June 29, 2009 at 8:41 pm
Ben
I think the problem might be compounded by the fact that the strategic component of scrabble/chess would also be subject to potential scale issues. As the number of tiles grows or number of pieces grows it is possible that expert knowledge or “intuition” would gain an advantage.
I’m not convinced either of these is true though. It depends on how much knowledge the expert with good intuition has as the game size increases. It is likely that the percentage of known words of length X decreases with X implying that a computer might gain an advantage conditional on search capacity because it knows words of length X just as well as it knows words of any length.
Poker is another very interesting game to check out here; as the game of poker you’re playing become more complicated in terms of the strategic space do humans of machines gain an advantage? It could probably be studied empirically using the adaptive poker program developed at ALBERTA.
June 30, 2009 at 7:00 pm
mike
Brute force suggests a broad rather then deep style of searching. It seems to me that humans tend to think more structurally; we build higher concepts out of lower ones, and then reuse those higher concepts instead of always reasoning from first principles. There is direction to human thought.

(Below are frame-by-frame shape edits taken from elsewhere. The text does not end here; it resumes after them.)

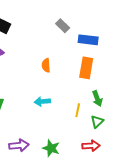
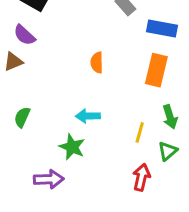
red arrow: (91, 146) -> (141, 177), moved, turned -78
green star: (51, 148) -> (72, 147), moved

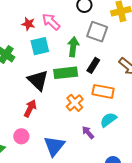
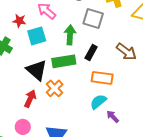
red star: (28, 24) -> (19, 21), moved
orange cross: (75, 103) -> (55, 88), moved
cyan semicircle: (108, 120) -> (98, 102), moved
purple arrow: (88, 132) -> (113, 116), moved

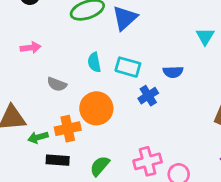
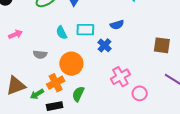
pink cross: (148, 161) -> (120, 77), moved
green semicircle: (100, 166) -> (78, 94), moved

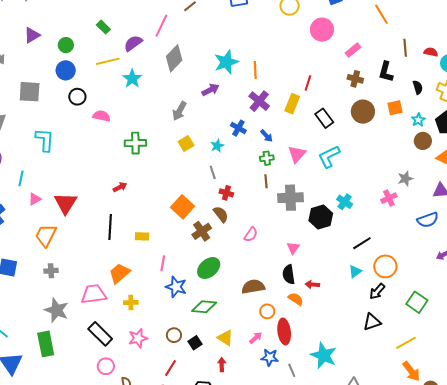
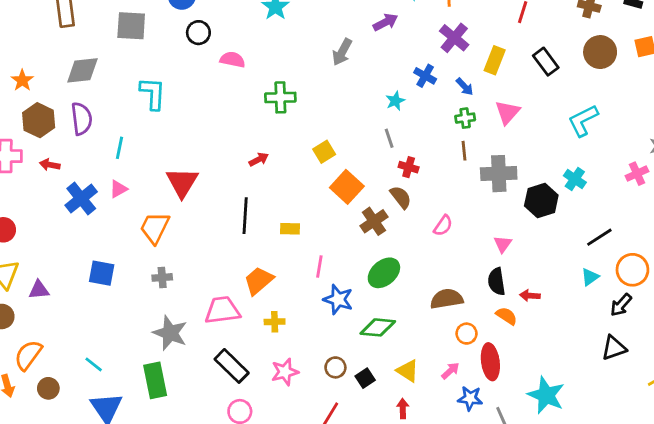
yellow rectangle: (292, 104) -> (495, 60), moved
yellow square: (186, 143) -> (324, 152), moved
cyan L-shape: (329, 156) -> (583, 120), moved
pink triangle: (35, 199) -> (118, 189), moved

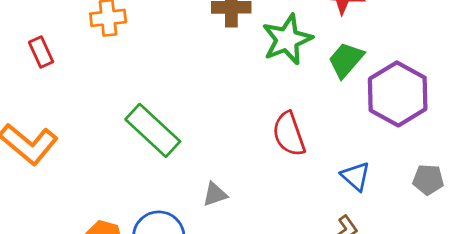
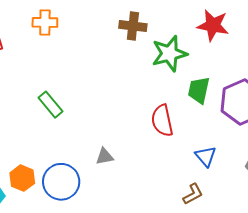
green trapezoid: (346, 60) -> (199, 90), moved, turned -36
green rectangle: (153, 130) -> (50, 105), moved, size x0.7

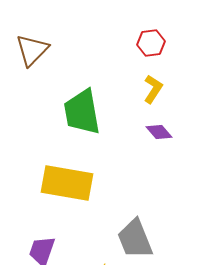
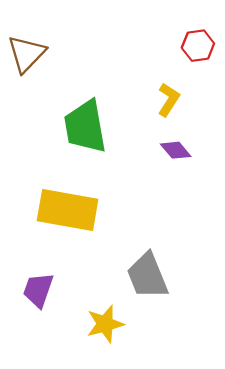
red hexagon: (151, 43) -> (198, 46), moved

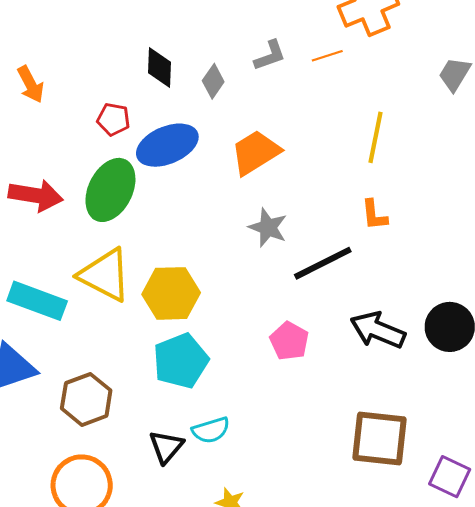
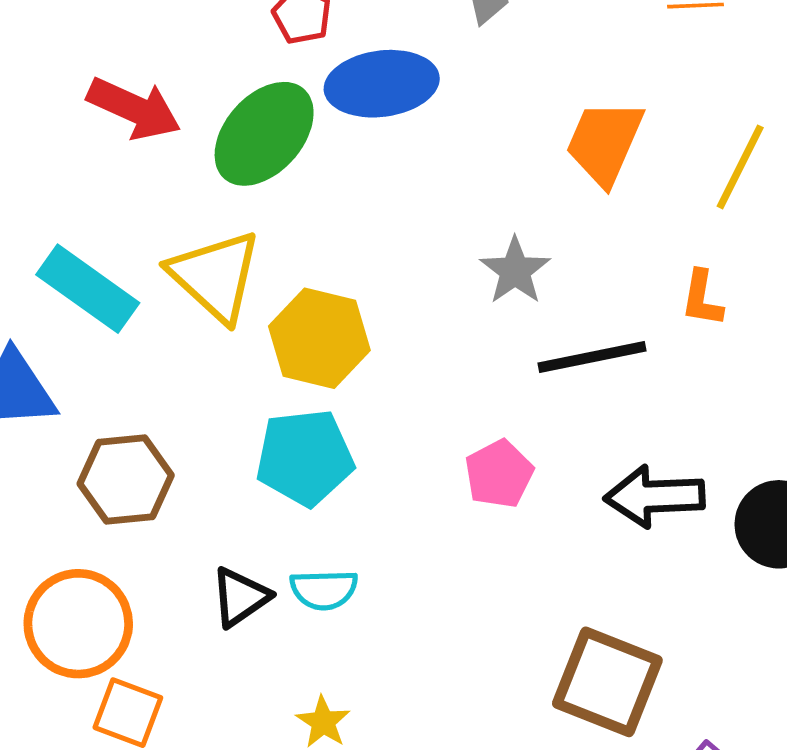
orange trapezoid: (255, 152) -> (605, 142), moved, turned -50
black arrow: (378, 330) -> (655, 496), turned -40

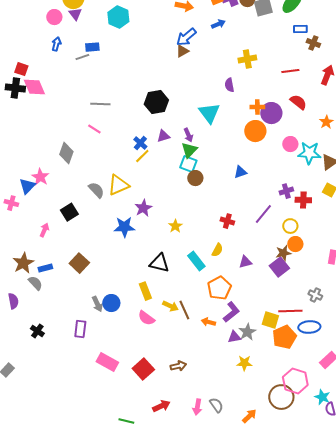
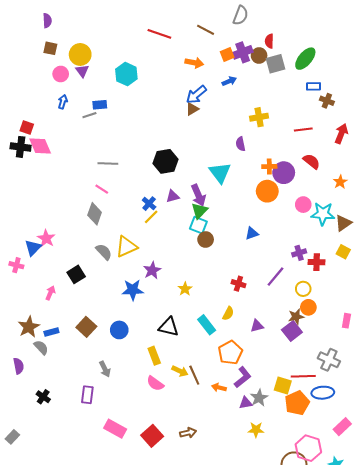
purple arrow: (188, 135) -> (198, 195), size x1.5
gray diamond: (66, 153) -> (95, 214), moved
gray cross: (315, 295) -> (329, 360), size x1.5
blue circle: (111, 303) -> (119, 330), moved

We feel that certain moves naturally follow other ones, which gives us the ability to reason teleologically. It’s not as much that humans look more steps ahead, so much that they take larger steps.
Perhaps then, one way of analyzing games might be to compare the breadth of the choice space at any given point with the combinatorial depth/potential.
For example, in chess, the first player starts out with 20 different possible moves (16p + 4 kn), which then increases as the game opens up. The depth varies, but at the start of the game it’s probably around 25-30 moves for each player, 50-60 total. On the other hand, the end game can have a very large number of choices per move, but there is only a few moves left to reason about.
Another example would be Go. You start with 361 (19×19) choices, but as the game progress the space of choices per turn steadily shrinks. Compared to chess, most of the complexity in Go is weighted, at least based on this superficial analysis, towards the start of the game where the depth is greatest.
I’m not as familiar with Scrabble, but it seems to be similar to chess in that most of the complexity seems to exist near the end game.
In general though, I think that the more you can trace the outcome of a game back to decisions made near the start of the game, the more human friendly the game should be.
June 30, 2009 at 7:04 pm
mike
Oh, it just now occurs to me based on that analysis, that perhaps in chess the best strategy for a human might be to open up the game as early as possible, to maximize your advantage.